Friday, July 17, 2009

Govt wary of experts revealing Tipai data: BNP

Dhaka, July 17 (

Opposition BNP believes the government is afraid to include experts in the parliamentary team scheduled to visit Tipaimukh in India fearing that the experts may disclose publicly the possible adverse impacts of the proposed dam later.

"BNP is not interested in just jumping on the bandwagon as the government seems wary of sending in experts along. The government possibly fears that experts will tell everybody everything on return," vice-chairman MK Anwar said at a press briefing in the party's central office in Naya Paltan on Friday.

He added that they will make a presentation by experts of the data and information they have gathered on the proposed dam on Saturday at Hotel Sheraton.

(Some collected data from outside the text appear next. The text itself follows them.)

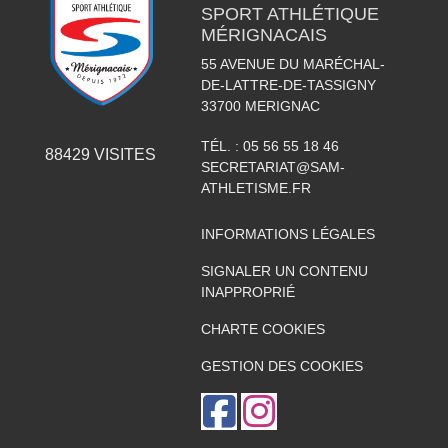
SPORT ATHLÉTIQUE
MÉRIGNACAIS
55 AVENUE DU MARÉCHAL-
DE-LATTRE-DE-TASSIGNY
33700
MERIGNAC
TÉL. :
05 56 55 18 46
88429
VISITES
SECRETARIAT@SAM-
ATHLETISME.FR
INFORMATIONS LÉGALES
SIGNALER UN CONTENU
INAPPROPRIÉ
CHARTE COOKIES
GESTION DES COOKIES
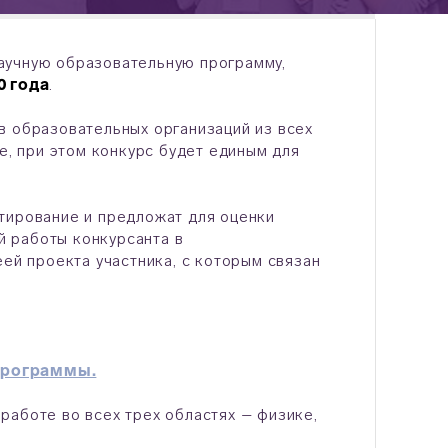
аучную образовательную программу,
0 года
.
в образовательных организаций из всех
е, при этом конкурс будет единым для
тирование и предложат для оценки
 работы конкурсанта в
еей проекта участника, с которым связан
 программы.
работе во всех трех областях – физике,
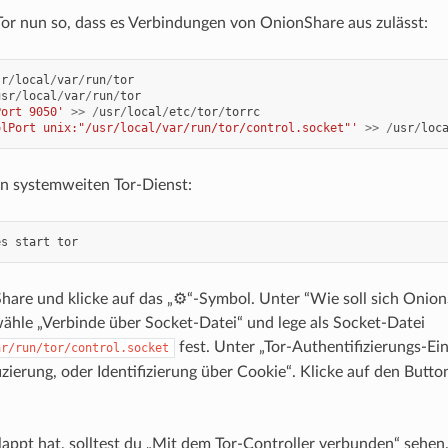
Tor nun so, dass es Verbindungen von OnionShare aus zulässt:
sr
/
local
/
var
/
run
/
tor
usr
/
local
/
var
/
run
/
tor
Port 9050'
>>
/
usr
/
local
/
etc
/
tor
/
torrc
olPort unix:"/usr/local/var/run/tor/control.socket"'
>>
/
usr
/
loc
n systemweiten Tor-Dienst:
es
start
tor
are und klicke auf das „⚙“-Symbol. Unter “Wie soll sich Onion
ähle „Verbinde über Socket-Datei“ und lege als Socket-Datei
fest. Unter „Tor-Authentifizierungs-Ei
ar/run/tor/control.socket
fizierung, oder Identifizierung über Cookie“. Klicke auf den Butt
eklappt hat, solltest du „Mit dem Tor-Controller verbunden“ sehen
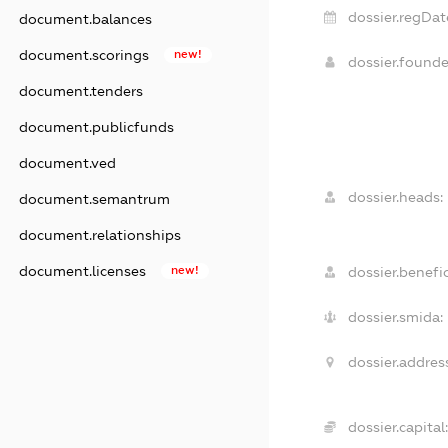
dossier.regDat
document.balances
document.scorings
new!
dossier.found
document.tenders
document.publicfunds
document.ved
dossier.heads:
document.semantrum
document.relationships
document.licenses
new!
dossier.benefic
dossier.smida:
dossier.address
dossier.capital:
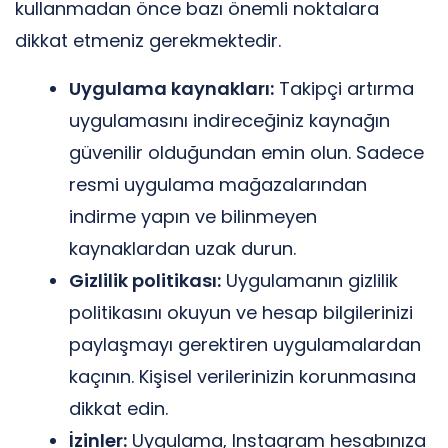
kullanmadan önce bazı önemli noktalara
dikkat etmeniz gerekmektedir.
Uygulama kaynakları:
Takipçi artırma
uygulamasını indireceğiniz kaynağın
güvenilir olduğundan emin olun. Sadece
resmi uygulama mağazalarından
indirme yapın ve bilinmeyen
kaynaklardan uzak durun.
Gizlilik politikası:
Uygulamanın gizlilik
politikasını okuyun ve hesap bilgilerinizi
paylaşmayı gerektiren uygulamalardan
kaçının. Kişisel verilerinizin korunmasına
dikkat edin.
İzinler:
Uygulama, Instagram hesabınıza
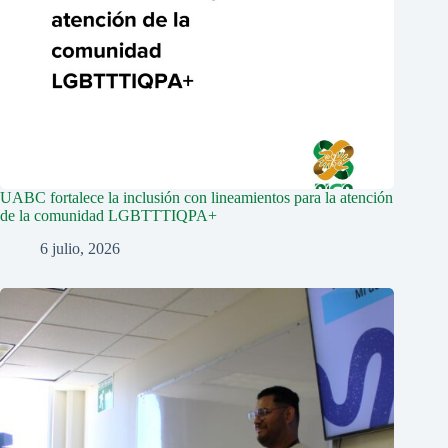
UABC fortalece la inclusión con lineamientos para la atención
de la comunidad LGBTTTIQPA+
6 julio, 2026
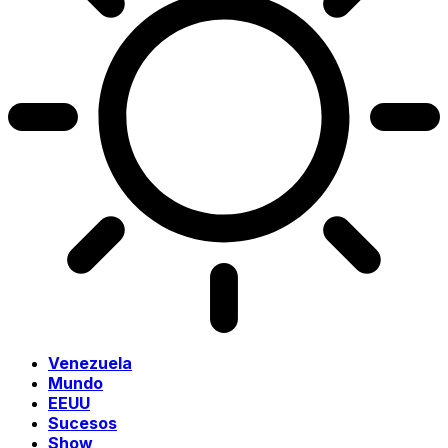
Venezuela
Mundo
EEUU
Sucesos
Show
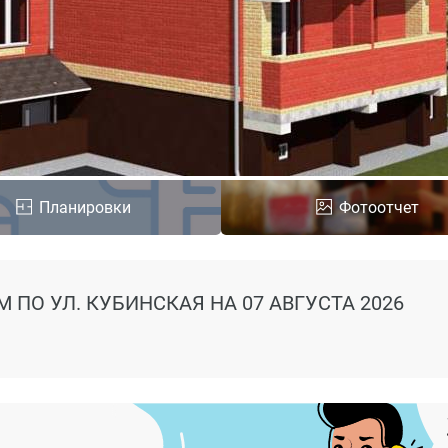
Планировки
Фотоотчет
М ПО УЛ. КУБИНСКАЯ
НА 07 АВГУСТА 2026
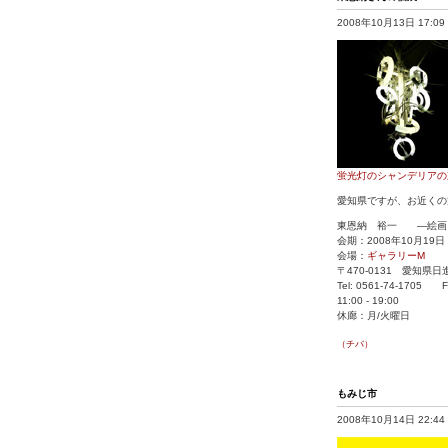
2008年10月13日 17:09
蛍光灯のシャンデリアの
愛知県ですが、お近くの
東恩納 裕一 ―絵画
会期：2008年10月19
会場：
ギャラリーM
〒470-0131 愛知県日
Tel: 0561-74-1705 F
11:00 - 19:00
休廊：月/火曜日
（チバ）
もみじ市
2008年10月14日 22:44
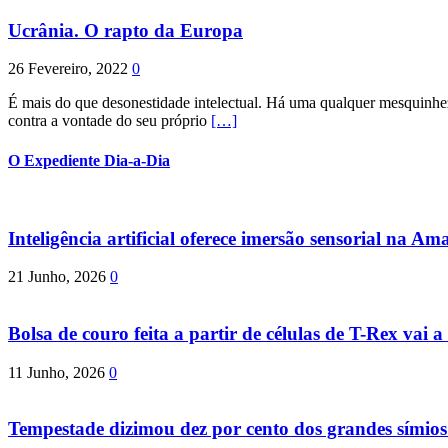
Ucrânia. O rapto da Europa
26 Fevereiro, 2022
0
É mais do que desonestidade intelectual. Há uma qualquer mesquinhez
contra a vontade do seu próprio
[…]
O Expediente Dia-a-Dia
Inteligência artificial oferece imersão sensorial na Am
21 Junho, 2026
0
Bolsa de couro feita a partir de células de T-Rex vai a 
11 Junho, 2026
0
Tempestade dizimou dez por cento dos grandes símio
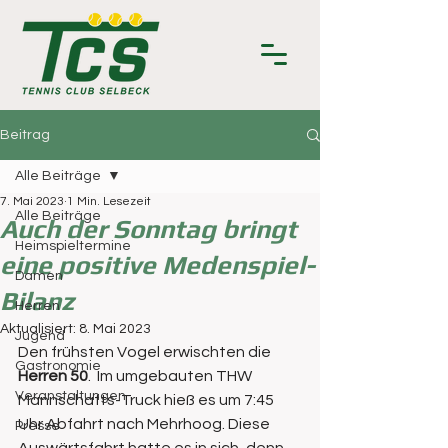
Beitrag
Alle Beiträge
7. Mai 2023
1 Min. Lesezeit
Alle Beiträge
Auch der Sonntag bringt
Heimspieltermine
eine positive Medenspiel-
Damen
Bilanz
Herren
Aktualisiert:
8. Mai 2023
Jugend
Den frühsten Vogel erwischten die 
Gastronomie
Herren 50
.  Im umgebauten THW 
Veranstaltungen
Mannschafts-Truck hieß es um 7:45 
Uhr Abfahrt nach Mehrhoog. Diese 
Presse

Political party leaders, cabinet members, chairman of the parliamentary standing committee on water resources ministry, civil societies, professionals and MPs from greater Sylhet have been invited to the presentation, Anwar said.

Opposition chief Khaleda Zia will also be present .

Anwar said, "BNP along with the people will do whatever is needed to protect the country against such damages. We'll resort to long marches, meetings and rallies, if required."

He resented the government's reticence about India's proposition of building the dam.

"The government is not speaking up at all to protest the Tipaimukh dam building proposal. Moreover, some ministers sound as if they are advocating India's stand."

"BNP will not compromise the country's interest in the name of upholding bilateral friendship. We'll protest any attempts of any quarter to sell our nation's interest to foreign countries.

"We demanded India should withdraw her envoy and we stick to that stance. Our government will have to act in this regard positively," said the BNP MP, replying to a query.

Khaleda Zia on June 29 sent a list to prime minister Sheikh Hasina containing names for a six -member representative team to visit the dam site in northeastern Manipur state.

The delegates are Anwar, former water resources minister Hafiz Uddin Ahmed, former water resources secretary Muhammad Asafuddoula, former Dhaka University vice-chancellor Moniruzzaman Miah, former director general of Water Development Board Sharif Rafiqul Islam and water specialist Prof Abdur Rob.

Among them, Anwar and Hafiz Uddin have been mentioned as "BNP representative" and the others as "technical experts".

A 10-member parliamentary panel, headed by chairman of the parliamentary standing committee on water resources ministry Abdur Razzaq, will go to India on July 29 to gather data on India's proposed dam over the cross-border Barak river in the northeastern state of Monipur.

Six MPs—four from Awami League, one from Jatiya Party and one from Bangladesh Jaamat-e-Islami—one water expert and three government officials, have been selected for the delegation in a draft list prepared by the government, Razzaq said.

The opposition BNP and environmental groups have expressed concern that the dam in northeast India would cause an environmental catastrophe downstream in Bangladesh.

India says the project is aimed at generating power and would not divert or hold up water from the river.

Many in India's Monipur are also in opposition to the project saying the dam would make displace thousands of people.

The Barak river supplies waters to two rivers in Bangladesh, the Surma and Kushiara, the main sources of water to hundreds of water bodies in the greater Sylhet region and which in turn feed the mighty Jamuna river.